Docteur Rémi Lombard – Il est certain qu’en parler fait mûrir l’idée chez le patient. Il paraît intéressant d’aborder la question du sommeil : cela permet d’avancer quelques pistes. Il y a des conseils sur lesquels il est facile d’insister : les horaires, le sport, les écrans, les excitants. Quatre conseils qui peuvent être rapidement assimilables, tandis qu’il s’agit d’un discours plus facile à entendre que le conseil de sevrage des somnifères. Évoquer le sommeil est important, notamment parce qu’on se rend compte qu’un grand nombre de patients ont l’impression qu’il n’y a pas de réponse. Si ça peut éviter de transformer certaines insomnies aiguës en insomnies chroniques ça peut être bien d’autant plus que les rendez-vous sont très rares.

L’enjeu est loin d’être marginal. En effet, selon les chiffres de la cohorte Wisconsin, l’apnée du sommeil concerne aujourd’hui 10 % des hommes et 3 % des femmes avant 50 ans et 17 % des hommes et 9 % des femmes après 50 ans.
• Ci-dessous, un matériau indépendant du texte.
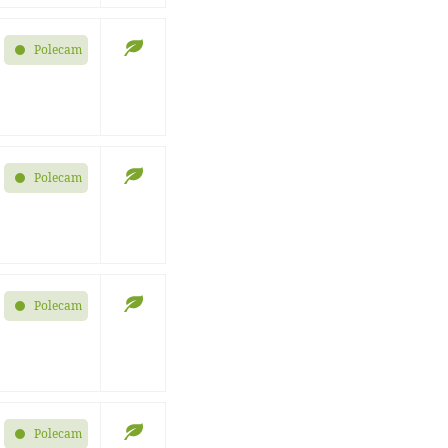
Polecam
Polecam
Polecam
Polecam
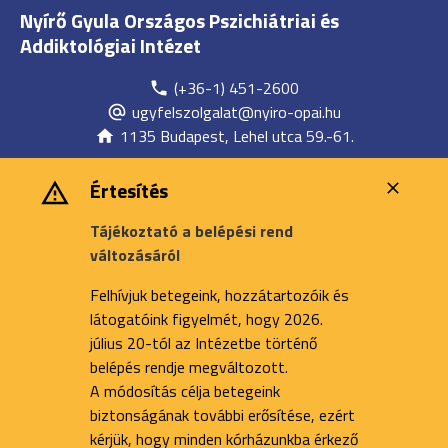
Nyírő Gyula Országos Pszichiátriai és
Addiktológiai Intézet
(+36-1) 451-2600
ugyfelszolgalat@nyiro-opai.hu
1135 Budapest, Lehel utca 59.-61.
Értesítés
Tájékoztató a belépési rend
változásáról
Felhívjuk betegeink, hozzátartozóik és
látogatóink figyelmét, hogy 2026.
július 20-tól az Intézetbe történő
belépés rendje megváltozott.
A módosítás célja betegeink
biztonságának további erősítése, ezért
kérjük, hogy minden kórházunkba érkező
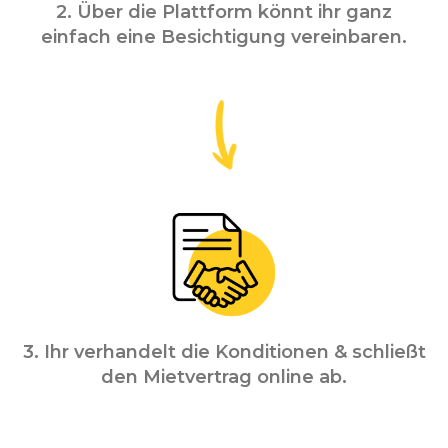
2. Über die Plattform könnt ihr ganz
einfach eine Besichtigung vereinbaren.
3. Ihr verhandelt die Konditionen & schließt
den Mietvertrag online ab.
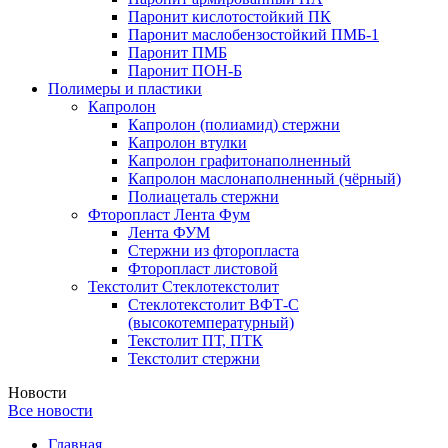
Паронит кислотостойкий ПК
Паронит маслобензостойкий ПМБ-1
Паронит ПМБ
Паронит ПОН-Б
Полимеры и пластики
Капролон
Капролон (полиамид) стержни
Капролон втулки
Капролон графитонаполненный
Капролон маслонаполненный (чёрный)
Полиацеталь стержни
Фторопласт Лента Фум
Лента ФУМ
Стержни из фторопласта
Фторопласт листовой
Текстолит Стеклотекстолит
Стеклотекстолит ВФТ-С
(высокотемпературный)
Текстолит ПТ, ПТК
Текстолит стержни
Новости
Все новости
Главная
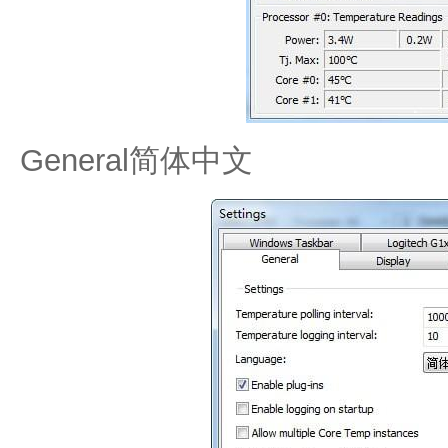
General简体中文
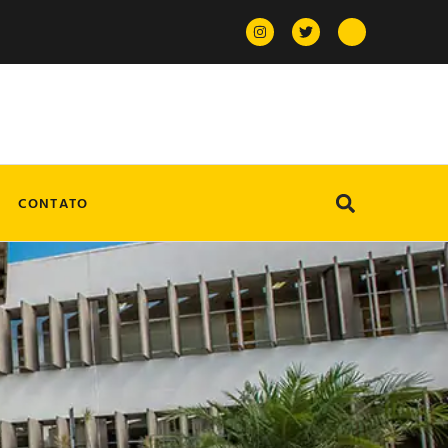
CONTATO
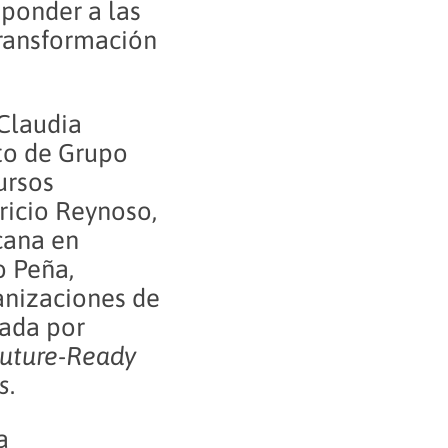
sponder a las
transformación
 Claudia
to de Grupo
ursos
icio Reynoso,
cana en
o Peña,
anizaciones de
rada por
uture-Ready
s
.
a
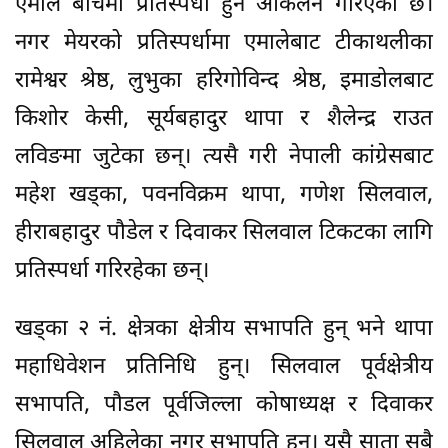
एमाले बीचमा प्रतिस्पर्धा हुने आँकलन गरिएको छ।
नगर मेयरको प्रतिस्पर्धामा एमालेबाट टीकाथलीका
रामेश्वर श्रेष्ठ, लुभुका हरिगोविन्द श्रेष्ठ, इमाडोलबाट
किशोर केसी, सूर्यबहादुर थापा र शैलेन्द्र राउत
लविङमा जुटेका छन्। त्यसै गरी नेपाली कांग्रेसबाट
महेश खड्का, पवनविक्रम थापा, गणेश सिलवाल,
हीराबहादुर पौडेल र दिवाकर सिलवाल टिकटका लागि
प्रतिस्पर्धा गरिरहेका छन्।
खड्का २ नं. क्षेत्रका क्षेत्रीय सभापति हुन् भने थापा
महाधिवेशन प्रतिनिधि हुन्। सिलवाल पूर्वक्षेत्रीय
सभापति, पौडल पूर्वजिल्ला कोषाध्यक्ष र दिवाकर
सिलवाल अहिलेका नगर सभापति हुन्। यसै साता सबै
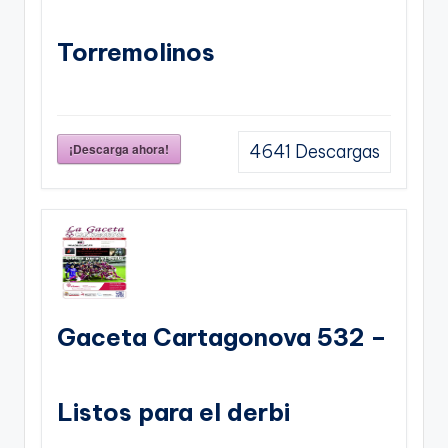
Torremolinos
¡Descarga ahora!
4641
Descargas
Gaceta Cartagonova 532 –
Listos para el derbi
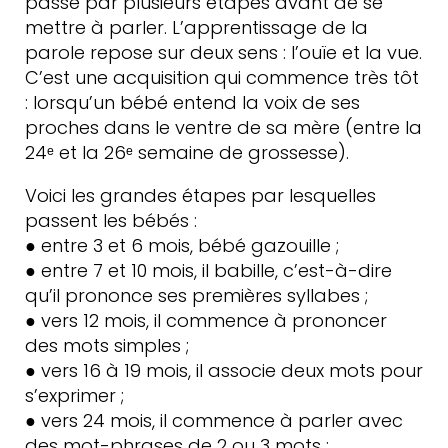
passe par plusieurs étapes avant de se
mettre à parler. L’apprentissage de la
parole repose sur deux sens : l’ouïe et la vue.
C’est une acquisition qui commence très tôt
: lorsqu’un bébé entend la voix de ses
proches dans le ventre de sa mère (entre la
24ᵉ et la 26ᵉ semaine de grossesse).
Voici les grandes étapes par lesquelles
passent les bébés :
● entre 3 et 6 mois, bébé gazouille ;
● entre 7 et 10 mois, il babille, c’est-à-dire
qu’il prononce ses premières syllabes ;
● vers 12 mois, il commence à prononcer
des mots simples ;
● vers 16 à 19 mois, il associe deux mots pour
s’exprimer ;
● vers 24 mois, il commence à parler avec
des mot-phrases de 2 ou 3 mots ;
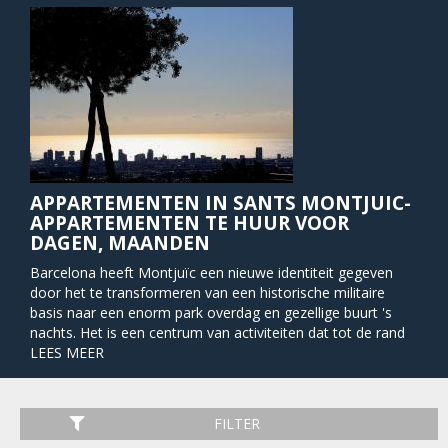
APPARTEMENTEN IN SANTS MONTJUIC-
APPARTEMENTEN TE HUUR VOOR
DAGEN, MAANDEN
Barcelona heeft Montjuïc een nieuwe identiteit gegeven
door het te transformeren van een historische militaire
basis naar een enorm park overdag en gezellige buurt 's
nachts. Het is een centrum van activiteiten dat tot de rand
met energie en leven gevuld is, vanwege de gezonde
LEES MEER
hoeveelheid aan wereldberoemde kunstmusea, theaters,
restaurants, bars, cafés en clubs. Aangezien Montjuic ook
het centrum van de Olympische Spelen in 1992 was, zijn er
FILTER
vele grote faciliteiten voor talrijke sporten zoals zwemmen,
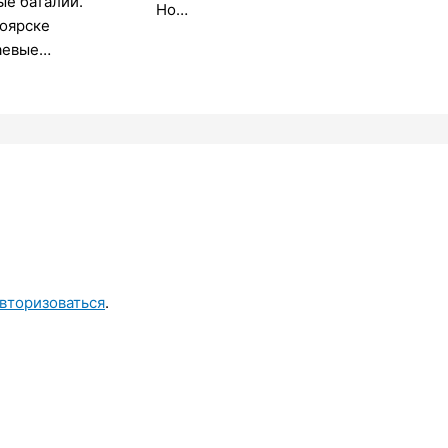
ые баталии.
Но…
ноярске
аевые…
вторизоваться
.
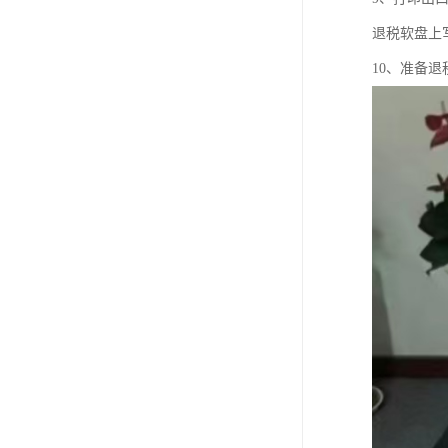
退税软盘上
10、准备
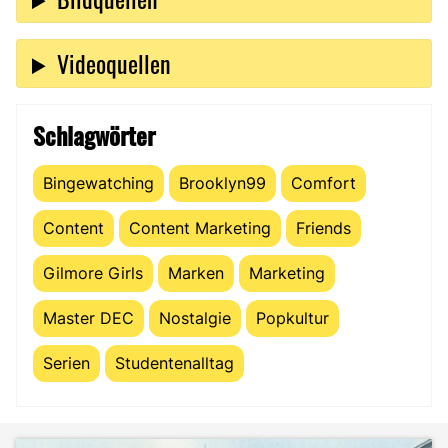
Videoquellen
Schlagwörter
Bingewatching
Brooklyn99
Comfort
Content
Content Marketing
Friends
Gilmore Girls
Marken
Marketing
Master DEC
Nostalgie
Popkultur
Serien
Studentenalltag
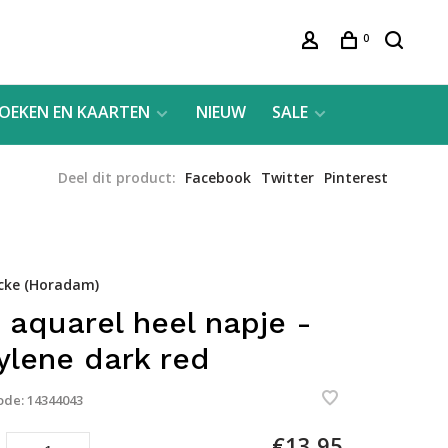
0
OEKEN EN KAARTEN
NIEUW
SALE
Deel dit product:
Facebook
Twitter
Pinterest
cke (Horadam)
 aquarel heel napje -
ylene dark red
ode:
14344043
€13,95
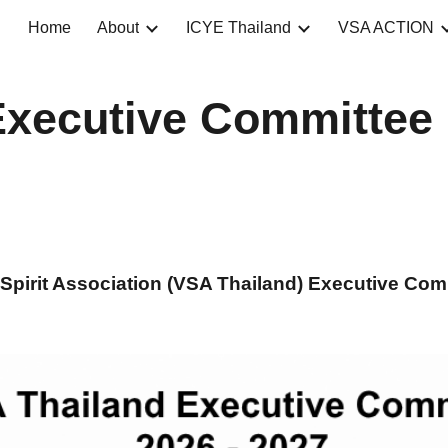
Home
About
ICYE Thailand
VSA ACTION
ip to main content
Skip to navigat
xecutive Committee
 Spirit Association (VSA Thailand) Executive Com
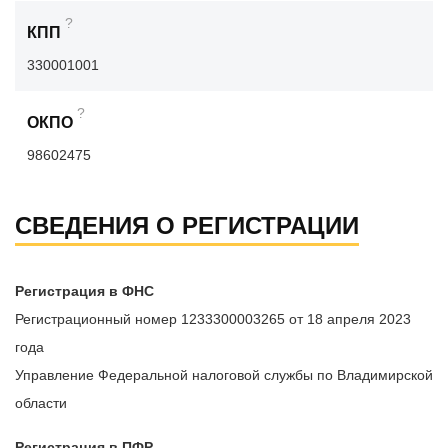
?
КПП
330001001
?
ОКПО
98602475
СВЕДЕНИЯ О РЕГИСТРАЦИИ
Регистрация в ФНС
Регистрационный номер 1233300003265 от 18 апреля 2023
года
Управление Федеральной налоговой службы по Владимирской
области
Регистрация в ПФР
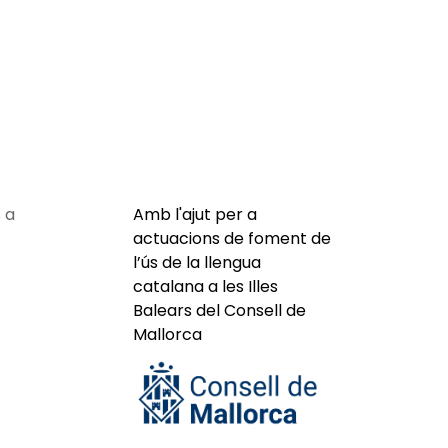
 a
Amb l'ajut per a
actuacions de foment de
l’ús de la llengua
catalana a les Illes
Balears del Consell de
Mallorca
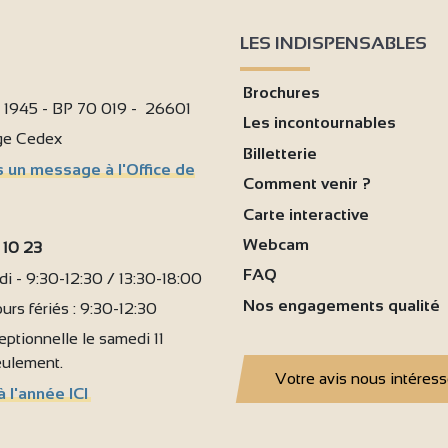
LES INDISPENSABLES
Brochures
i 1945 - BP 70 019 - 26601
Les incontournables
age Cedex
Billetterie
 un message à l'Office de
Comment venir ?
Carte interactive
Webcam
 10 23
FAQ
i - 9:30-12:30 / 13:30-18:00
Nos engagements qualité
urs fériés : 9:30-12:30
ptionnelle le samedi 11
seulement.
Votre avis nous intéres
à l'année ICI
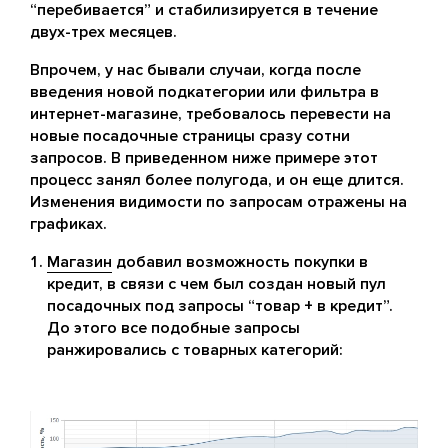
“перебивается” и стабилизируется в течение
двух-трех месяцев.
Впрочем, у нас бывали случаи, когда после
введения новой подкатегории или фильтра в
интернет-магазине, требовалось перевести на
новые посадочные страницы сразу сотни
запросов. В приведенном ниже примере этот
процесс занял более полугода, и он еще длится.
Изменения видимости по запросам отражены на
графиках.
Магазин
добавил возможность покупки в
кредит, в связи с чем был создан новый пул
посадочных под запросы “товар + в кредит”.
До этого все подобные запросы
ранжировались с товарных категорий:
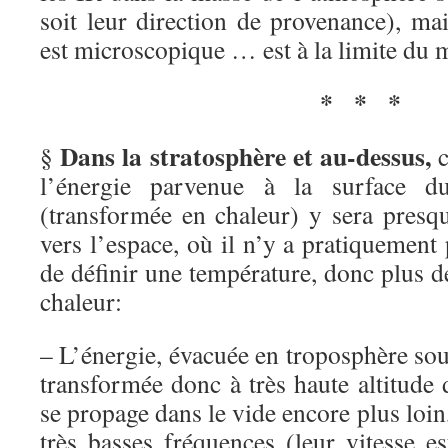
soit leur direction de provenance), mai
est microscopique … est à la limite du 
*
*
*
Dans la stratosphère et au-dessus,
§
c
l’énergie parvenue à la surface d
(transformée en chaleur) y sera presq
vers l’espace, où il n’y a pratiquement
de définir une température, donc plus d
chaleur:
– L’énergie, évacuée en troposphère sou
transformée donc à très haute altitude d
se propage dans le vide encore plus loin
très basses fréquences (leur vitesse es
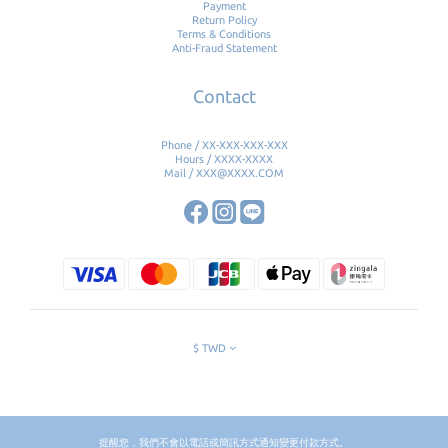
Payment
Return Policy
Terms & Conditions
Anti-Fraud Statement
Contact
Phone / XX-XXX-XXX-XXX
Hours / XXXX-XXXX
Mail / XXX@XXXX.COM
$
TWD
提醒您，我們不會以電話或簡訊方式通知變更付款方式。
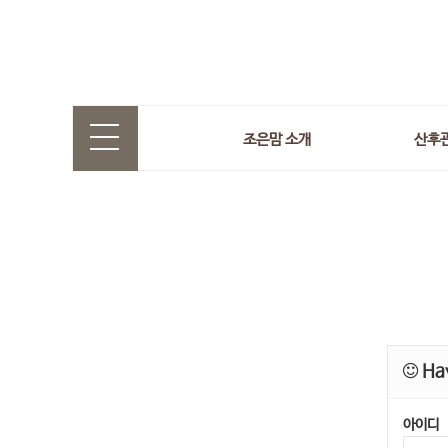
조은맘 소개
산후
Hav
아이디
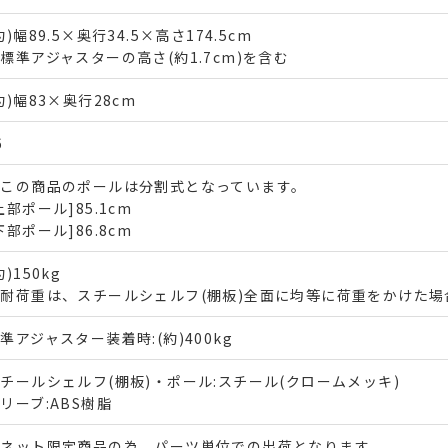
約)幅89.5×奥行34.5×高さ174.5cm
標準アジャスターの高さ(約1.7cm)を含む
約)幅83×奥行28cm
6
※この商品のポールは分割式となっています。
上部ポール]85.1cm
下部ポール]86.8cm
約)150kg
耐荷重は、スチールシェルフ(棚板)全面に均等に荷重をかけた場
準アジャスター装着時:(約)400kg
チールシェルフ(棚板)・ポール:スチール(クロームメッキ)
リーブ:ABS樹脂
※ネット限定商品の為、パーツ単位での出荷となります。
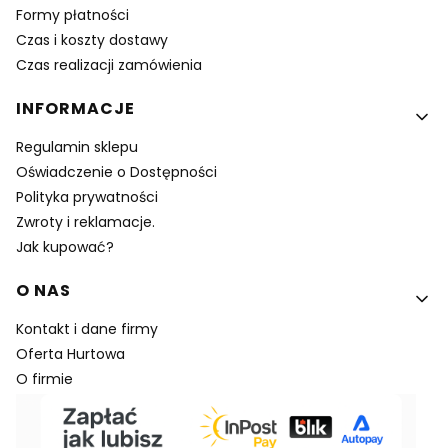
Formy płatności
Czas i koszty dostawy
Czas realizacji zamówienia
INFORMACJE
Regulamin sklepu
Oświadczenie o Dostępności
Polityka prywatności
Zwroty i reklamacje.
Jak kupować?
O NAS
Kontakt i dane firmy
Oferta Hurtowa
O firmie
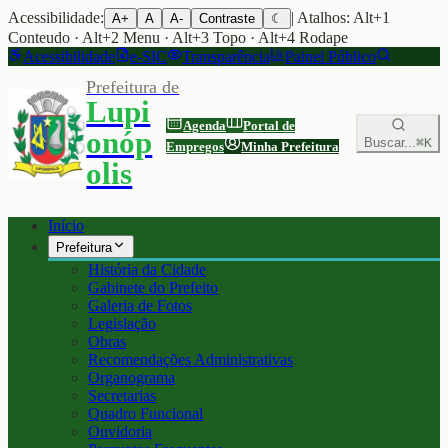
Acessibilidade:
| Atalhos: Alt+1
A+
A
A-
Contraste
☾
Conteudo · Alt+2 Menu · Alt+3 Topo · Alt+4 Rodape
Acessibilidade
e-SIC
Transparência
Painel Público
Prefeitura de
Lupi
Agenda
Portal de
onóp
Buscar...
⌘K
Empregos
Minha Prefeitura
olis
Início
Prefeitura
História da Cidade
Gabinete do Prefeito
Galeria de Fotos
Legislação
Obras
Recomendações Administrativas
Organograma
Secretarias
Quadro Funcional
Ouvidoria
C’est donc un vaste sujet. Cela vaut d’autant plus la peine d’en parler quand on pense aux associations : 50 % des diabétiques de type 2 auraient de l’apnée, 50 à 80 % des patients souffrant de troubles du rythme cardiaque et 80 % des hypertensions artérielles réfractaires.

JIM.fr : Quelles sont les pathologies qui doivent inciter à une plus grande vigilance quant au risque d’installation de troubles du sommeil ?

Docteur Rémi Lombard – Dans le contexte actuel de sortie du confinement, les patients anxieux et dépressifs sont plus à risque et doivent inciter à la vigilance.

JIM.fr : Quelles sont les spécificités de la prise en charge des patients au sein de votre équipe ?

Docteur Rémi Lombard – Je suis généraliste de formation et j’ai été précédemment responsable d’une unité de sommeil respiratoire. Je travaillais également comme vacataire dans un service dédié aux maladies rares du sommeil où j’ai eu la chance de côtoyer des neurologues, des psychiatres pour la prise en charge de l’insomnie et des pneumologues pour la prise en charge de l’apnée du sommeil. La spécificité de notre unité au sein de la polyclinique VAUBAN est notre approche globale des troubles du sommeil. Nous abordons d’abord la question des habitudes de sommeil avant de parler de l’apnée du sommeil. En effet, si un patient continue à avoir de mauvaises habitudes, il affirmera ne pas supporter le recours à la machine. Il est nécessaire de créer les conditions optimales pour une bonne observance et une bonne efficacité du traitement. Nous nous caractérisons également par une approche coordonnée avec la ville. Les examens sont réalisés par les médecins de ville et notre coordination est optimale. Avant le confinement, sur les cinq à six nuits d’enregistrement, une à deux
nuits étaient destinées à répondre à la demande de médecins ayant déjà réalisé des examens de sommeil à domicile (demande d’avis en cas de polygraphie négative par exemple). Évidemment aujourd’hui, l’organisation est encore un peu modifiée avec les mesures sanitaires mises en place pour éviter les contaminations.